Source records

###

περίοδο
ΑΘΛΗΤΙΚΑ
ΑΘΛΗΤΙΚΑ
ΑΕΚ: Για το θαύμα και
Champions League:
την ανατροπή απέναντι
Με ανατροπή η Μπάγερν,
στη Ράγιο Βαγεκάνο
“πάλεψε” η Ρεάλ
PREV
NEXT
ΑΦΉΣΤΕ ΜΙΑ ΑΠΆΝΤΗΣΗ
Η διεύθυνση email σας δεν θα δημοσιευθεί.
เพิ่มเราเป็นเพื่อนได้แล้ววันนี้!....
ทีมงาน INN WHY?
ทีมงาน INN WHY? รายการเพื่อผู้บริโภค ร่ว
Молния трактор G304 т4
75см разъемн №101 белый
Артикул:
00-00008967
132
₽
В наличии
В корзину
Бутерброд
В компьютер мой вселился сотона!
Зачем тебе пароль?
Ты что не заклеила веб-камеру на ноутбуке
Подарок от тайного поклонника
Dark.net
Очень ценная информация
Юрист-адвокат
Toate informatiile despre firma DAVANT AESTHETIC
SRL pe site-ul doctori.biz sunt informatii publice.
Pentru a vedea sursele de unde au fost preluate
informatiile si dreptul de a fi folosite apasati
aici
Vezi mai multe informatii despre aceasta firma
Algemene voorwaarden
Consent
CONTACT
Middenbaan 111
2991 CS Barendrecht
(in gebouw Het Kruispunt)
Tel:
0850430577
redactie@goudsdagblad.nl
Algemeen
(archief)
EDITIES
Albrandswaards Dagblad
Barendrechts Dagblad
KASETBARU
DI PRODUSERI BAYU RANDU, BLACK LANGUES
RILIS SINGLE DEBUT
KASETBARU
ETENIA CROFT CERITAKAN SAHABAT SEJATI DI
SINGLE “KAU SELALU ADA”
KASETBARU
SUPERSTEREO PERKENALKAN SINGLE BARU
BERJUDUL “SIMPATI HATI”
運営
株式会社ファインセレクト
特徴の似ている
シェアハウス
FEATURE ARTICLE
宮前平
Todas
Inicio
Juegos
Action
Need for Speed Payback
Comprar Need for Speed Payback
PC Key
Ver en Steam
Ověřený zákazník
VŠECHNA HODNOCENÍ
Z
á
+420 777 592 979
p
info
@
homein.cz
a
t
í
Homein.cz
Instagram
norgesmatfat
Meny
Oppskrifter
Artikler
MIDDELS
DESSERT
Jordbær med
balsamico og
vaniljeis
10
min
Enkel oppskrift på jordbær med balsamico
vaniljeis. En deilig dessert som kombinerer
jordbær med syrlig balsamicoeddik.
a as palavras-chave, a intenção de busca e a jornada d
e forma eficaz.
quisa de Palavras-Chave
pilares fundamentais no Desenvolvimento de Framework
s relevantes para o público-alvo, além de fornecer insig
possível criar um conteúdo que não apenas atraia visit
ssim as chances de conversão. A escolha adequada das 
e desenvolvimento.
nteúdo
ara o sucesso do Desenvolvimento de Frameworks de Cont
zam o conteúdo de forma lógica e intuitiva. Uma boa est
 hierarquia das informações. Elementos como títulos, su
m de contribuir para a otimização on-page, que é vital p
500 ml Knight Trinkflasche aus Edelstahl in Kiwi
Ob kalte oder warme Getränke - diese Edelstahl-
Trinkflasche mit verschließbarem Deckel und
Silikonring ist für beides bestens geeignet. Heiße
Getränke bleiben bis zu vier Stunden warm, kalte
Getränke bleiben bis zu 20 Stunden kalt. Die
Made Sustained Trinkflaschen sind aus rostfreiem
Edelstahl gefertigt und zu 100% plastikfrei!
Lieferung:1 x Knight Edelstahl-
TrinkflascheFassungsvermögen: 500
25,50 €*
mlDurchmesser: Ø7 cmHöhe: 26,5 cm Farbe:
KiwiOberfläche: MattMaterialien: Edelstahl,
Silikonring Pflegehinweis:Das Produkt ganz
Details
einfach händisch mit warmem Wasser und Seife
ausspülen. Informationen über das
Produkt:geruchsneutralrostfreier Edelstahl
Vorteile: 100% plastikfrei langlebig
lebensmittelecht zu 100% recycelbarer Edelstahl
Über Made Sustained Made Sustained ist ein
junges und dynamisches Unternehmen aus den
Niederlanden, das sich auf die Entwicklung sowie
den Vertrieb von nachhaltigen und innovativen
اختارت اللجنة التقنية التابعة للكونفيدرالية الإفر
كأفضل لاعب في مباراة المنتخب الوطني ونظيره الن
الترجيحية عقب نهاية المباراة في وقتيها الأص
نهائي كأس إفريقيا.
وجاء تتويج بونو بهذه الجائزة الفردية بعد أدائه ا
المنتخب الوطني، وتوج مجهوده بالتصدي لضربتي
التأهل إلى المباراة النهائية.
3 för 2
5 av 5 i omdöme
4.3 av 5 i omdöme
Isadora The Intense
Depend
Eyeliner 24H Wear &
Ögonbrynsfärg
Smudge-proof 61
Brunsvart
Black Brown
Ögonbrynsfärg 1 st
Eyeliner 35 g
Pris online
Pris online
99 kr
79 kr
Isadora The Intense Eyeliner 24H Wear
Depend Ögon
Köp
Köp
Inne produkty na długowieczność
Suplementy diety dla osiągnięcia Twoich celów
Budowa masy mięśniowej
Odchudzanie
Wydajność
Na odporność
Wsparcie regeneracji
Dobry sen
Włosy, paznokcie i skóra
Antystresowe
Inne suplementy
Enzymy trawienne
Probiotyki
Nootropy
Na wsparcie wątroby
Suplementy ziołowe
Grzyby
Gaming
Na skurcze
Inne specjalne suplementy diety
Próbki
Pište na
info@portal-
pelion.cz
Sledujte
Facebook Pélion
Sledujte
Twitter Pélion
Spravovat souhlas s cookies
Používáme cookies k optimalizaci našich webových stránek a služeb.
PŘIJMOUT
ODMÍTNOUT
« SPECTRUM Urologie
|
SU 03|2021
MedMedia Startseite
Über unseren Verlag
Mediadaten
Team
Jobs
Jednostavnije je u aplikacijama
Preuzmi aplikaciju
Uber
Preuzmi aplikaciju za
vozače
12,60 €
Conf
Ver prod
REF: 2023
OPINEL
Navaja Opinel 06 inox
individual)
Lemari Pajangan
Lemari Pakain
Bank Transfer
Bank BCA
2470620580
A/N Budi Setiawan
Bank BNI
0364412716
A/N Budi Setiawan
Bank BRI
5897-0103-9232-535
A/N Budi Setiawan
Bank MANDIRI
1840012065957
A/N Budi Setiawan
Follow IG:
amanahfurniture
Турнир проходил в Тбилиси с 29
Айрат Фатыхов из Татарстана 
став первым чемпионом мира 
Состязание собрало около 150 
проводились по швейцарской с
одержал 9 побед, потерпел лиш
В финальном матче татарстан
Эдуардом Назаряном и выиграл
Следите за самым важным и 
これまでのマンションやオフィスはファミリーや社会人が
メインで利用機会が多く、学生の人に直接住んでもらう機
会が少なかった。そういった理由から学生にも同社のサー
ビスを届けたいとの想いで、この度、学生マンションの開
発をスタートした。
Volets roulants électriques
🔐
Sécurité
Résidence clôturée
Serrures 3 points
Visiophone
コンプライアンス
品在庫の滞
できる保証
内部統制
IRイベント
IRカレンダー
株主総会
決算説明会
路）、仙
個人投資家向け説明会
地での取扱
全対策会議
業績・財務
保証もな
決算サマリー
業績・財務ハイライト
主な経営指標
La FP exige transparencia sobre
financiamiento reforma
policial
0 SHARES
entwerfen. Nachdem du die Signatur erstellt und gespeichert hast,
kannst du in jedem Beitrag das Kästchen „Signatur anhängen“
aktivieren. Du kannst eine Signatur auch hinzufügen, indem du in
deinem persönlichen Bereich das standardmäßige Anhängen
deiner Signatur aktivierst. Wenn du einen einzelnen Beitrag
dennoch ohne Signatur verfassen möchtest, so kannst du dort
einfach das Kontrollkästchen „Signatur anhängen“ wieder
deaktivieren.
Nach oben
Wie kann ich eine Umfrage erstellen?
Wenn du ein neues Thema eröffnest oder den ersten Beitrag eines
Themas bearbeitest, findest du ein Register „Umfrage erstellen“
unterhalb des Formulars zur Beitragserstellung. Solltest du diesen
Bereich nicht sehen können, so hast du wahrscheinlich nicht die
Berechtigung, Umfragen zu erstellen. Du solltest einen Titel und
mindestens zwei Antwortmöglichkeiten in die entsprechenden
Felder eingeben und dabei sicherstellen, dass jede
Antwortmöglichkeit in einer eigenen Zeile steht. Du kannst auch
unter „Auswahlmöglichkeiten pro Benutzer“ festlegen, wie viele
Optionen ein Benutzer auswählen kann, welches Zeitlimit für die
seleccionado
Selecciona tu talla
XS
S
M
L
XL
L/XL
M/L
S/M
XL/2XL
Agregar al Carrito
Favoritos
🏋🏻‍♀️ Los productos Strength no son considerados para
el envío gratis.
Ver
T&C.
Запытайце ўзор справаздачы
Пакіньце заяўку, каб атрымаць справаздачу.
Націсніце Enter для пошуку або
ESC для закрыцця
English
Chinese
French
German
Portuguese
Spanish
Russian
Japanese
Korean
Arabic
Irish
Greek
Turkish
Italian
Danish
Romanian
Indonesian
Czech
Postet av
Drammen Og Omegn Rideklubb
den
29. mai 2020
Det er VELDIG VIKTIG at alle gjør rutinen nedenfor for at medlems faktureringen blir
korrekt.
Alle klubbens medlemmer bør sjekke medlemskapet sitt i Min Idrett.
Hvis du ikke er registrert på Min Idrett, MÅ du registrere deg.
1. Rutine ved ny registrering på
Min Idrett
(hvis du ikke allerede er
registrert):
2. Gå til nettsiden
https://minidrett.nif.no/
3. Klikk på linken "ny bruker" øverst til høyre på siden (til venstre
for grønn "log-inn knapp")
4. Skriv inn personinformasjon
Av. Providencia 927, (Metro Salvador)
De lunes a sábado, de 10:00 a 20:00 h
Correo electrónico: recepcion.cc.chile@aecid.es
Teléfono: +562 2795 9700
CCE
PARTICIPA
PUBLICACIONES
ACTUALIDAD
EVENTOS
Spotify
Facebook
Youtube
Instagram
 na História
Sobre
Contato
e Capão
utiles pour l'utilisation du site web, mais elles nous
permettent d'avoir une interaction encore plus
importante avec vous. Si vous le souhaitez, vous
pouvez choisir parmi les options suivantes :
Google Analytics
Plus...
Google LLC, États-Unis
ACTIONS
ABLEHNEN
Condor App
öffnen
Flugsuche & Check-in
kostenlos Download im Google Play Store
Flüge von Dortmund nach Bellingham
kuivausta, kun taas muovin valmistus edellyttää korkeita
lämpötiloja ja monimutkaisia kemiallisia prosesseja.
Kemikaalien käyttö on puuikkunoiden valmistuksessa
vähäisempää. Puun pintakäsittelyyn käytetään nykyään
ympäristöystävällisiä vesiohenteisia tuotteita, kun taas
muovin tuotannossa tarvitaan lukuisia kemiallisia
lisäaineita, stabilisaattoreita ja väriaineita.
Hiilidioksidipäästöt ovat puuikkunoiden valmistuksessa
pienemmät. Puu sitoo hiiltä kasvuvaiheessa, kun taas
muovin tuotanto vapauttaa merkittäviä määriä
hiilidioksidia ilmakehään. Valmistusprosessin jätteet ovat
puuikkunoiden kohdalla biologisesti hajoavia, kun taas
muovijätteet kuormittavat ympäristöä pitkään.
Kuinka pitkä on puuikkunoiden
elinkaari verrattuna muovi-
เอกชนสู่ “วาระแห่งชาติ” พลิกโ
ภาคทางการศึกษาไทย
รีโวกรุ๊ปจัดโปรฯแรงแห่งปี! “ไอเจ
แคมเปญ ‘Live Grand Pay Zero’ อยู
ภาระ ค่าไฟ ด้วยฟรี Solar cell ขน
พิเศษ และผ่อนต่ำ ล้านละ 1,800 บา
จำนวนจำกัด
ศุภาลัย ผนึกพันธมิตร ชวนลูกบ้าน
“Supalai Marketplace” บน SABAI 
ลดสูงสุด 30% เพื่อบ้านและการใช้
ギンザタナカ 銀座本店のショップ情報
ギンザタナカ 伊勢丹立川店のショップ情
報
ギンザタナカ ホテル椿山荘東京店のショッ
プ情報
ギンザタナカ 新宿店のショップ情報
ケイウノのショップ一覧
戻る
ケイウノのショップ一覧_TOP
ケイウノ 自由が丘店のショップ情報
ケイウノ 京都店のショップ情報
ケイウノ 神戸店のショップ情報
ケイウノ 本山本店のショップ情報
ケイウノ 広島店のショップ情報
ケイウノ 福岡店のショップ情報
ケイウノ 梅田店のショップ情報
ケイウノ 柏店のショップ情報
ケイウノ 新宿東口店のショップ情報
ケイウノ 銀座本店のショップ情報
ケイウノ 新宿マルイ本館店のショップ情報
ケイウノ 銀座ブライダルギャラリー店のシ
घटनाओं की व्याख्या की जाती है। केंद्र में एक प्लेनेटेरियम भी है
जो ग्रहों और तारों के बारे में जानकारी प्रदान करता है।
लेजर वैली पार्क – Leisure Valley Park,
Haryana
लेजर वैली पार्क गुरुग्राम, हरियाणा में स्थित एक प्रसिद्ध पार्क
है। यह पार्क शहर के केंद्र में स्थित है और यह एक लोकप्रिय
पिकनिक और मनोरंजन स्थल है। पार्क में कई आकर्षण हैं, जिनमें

###

Print only the lines from the top of the data above down to the line holding "jordbær med syrlig balsamicoeddik.", inclusive.

περίοδο
ΑΘΛΗΤΙΚΑ
ΑΘΛΗΤΙΚΑ
ΑΕΚ: Για το θαύμα και
Champions League:
την ανατροπή απέναντι
Με ανατροπή η Μπάγερν,
στη Ράγιο Βαγεκάνο
“πάλεψε” η Ρεάλ
PREV
NEXT
ΑΦΉΣΤΕ ΜΙΑ ΑΠΆΝΤΗΣΗ
Η διεύθυνση email σας δεν θα δημοσιευθεί.
เพิ่มเราเป็นเพื่อนได้แล้ววันนี้!....
ทีมงาน INN WHY?
ทีมงาน INN WHY? รายการเพื่อผู้บริโภค ร่ว
Молния трактор G304 т4
75см разъемн №101 белый
Артикул:
00-00008967
132
₽
В наличии
В корзину
Бутерброд
В компьютер мой вселился сотона!
Зачем тебе пароль?
Ты что не заклеила веб-камеру на ноутбуке
Подарок от тайного поклонника
Dark.net
Очень ценная информация
Юрист-адвокат
Toate informatiile despre firma DAVANT AESTHETIC
SRL pe site-ul doctori.biz sunt informatii publice.
Pentru a vedea sursele de unde au fost preluate
informatiile si dreptul de a fi folosite apasati
aici
Vezi mai multe informatii despre aceasta firma
Algemene voorwaarden
Consent
CONTACT
Middenbaan 111
2991 CS Barendrecht
(in gebouw Het Kruispunt)
Tel:
0850430577
redactie@goudsdagblad.nl
Algemeen
(archief)
EDITIES
Albrandswaards Dagblad
Barendrechts Dagblad
KASETBARU
DI PRODUSERI BAYU RANDU, BLACK LANGUES
RILIS SINGLE DEBUT
KASETBARU
ETENIA CROFT CERITAKAN SAHABAT SEJATI DI
SINGLE “KAU SELALU ADA”
KASETBARU
SUPERSTEREO PERKENALKAN SINGLE BARU
BERJUDUL “SIMPATI HATI”
運営
株式会社ファインセレクト
特徴の似ている
シェアハウス
FEATURE ARTICLE
宮前平
Todas
Inicio
Juegos
Action
Need for Speed Payback
Comprar Need for Speed Payback
PC Key
Ver en Steam
Ověřený zákazník
VŠECHNA HODNOCENÍ
Z
á
+420 777 592 979
p
info
@
homein.cz
a
t
í
Homein.cz
Instagram
norgesmatfat
Meny
Oppskrifter
Artikler
MIDDELS
DESSERT
Jordbær med
balsamico og
vaniljeis
10
min
Enkel oppskrift på jordbær med balsamico
vaniljeis. En deilig dessert som kombinerer
jordbær med syrlig balsamicoeddik.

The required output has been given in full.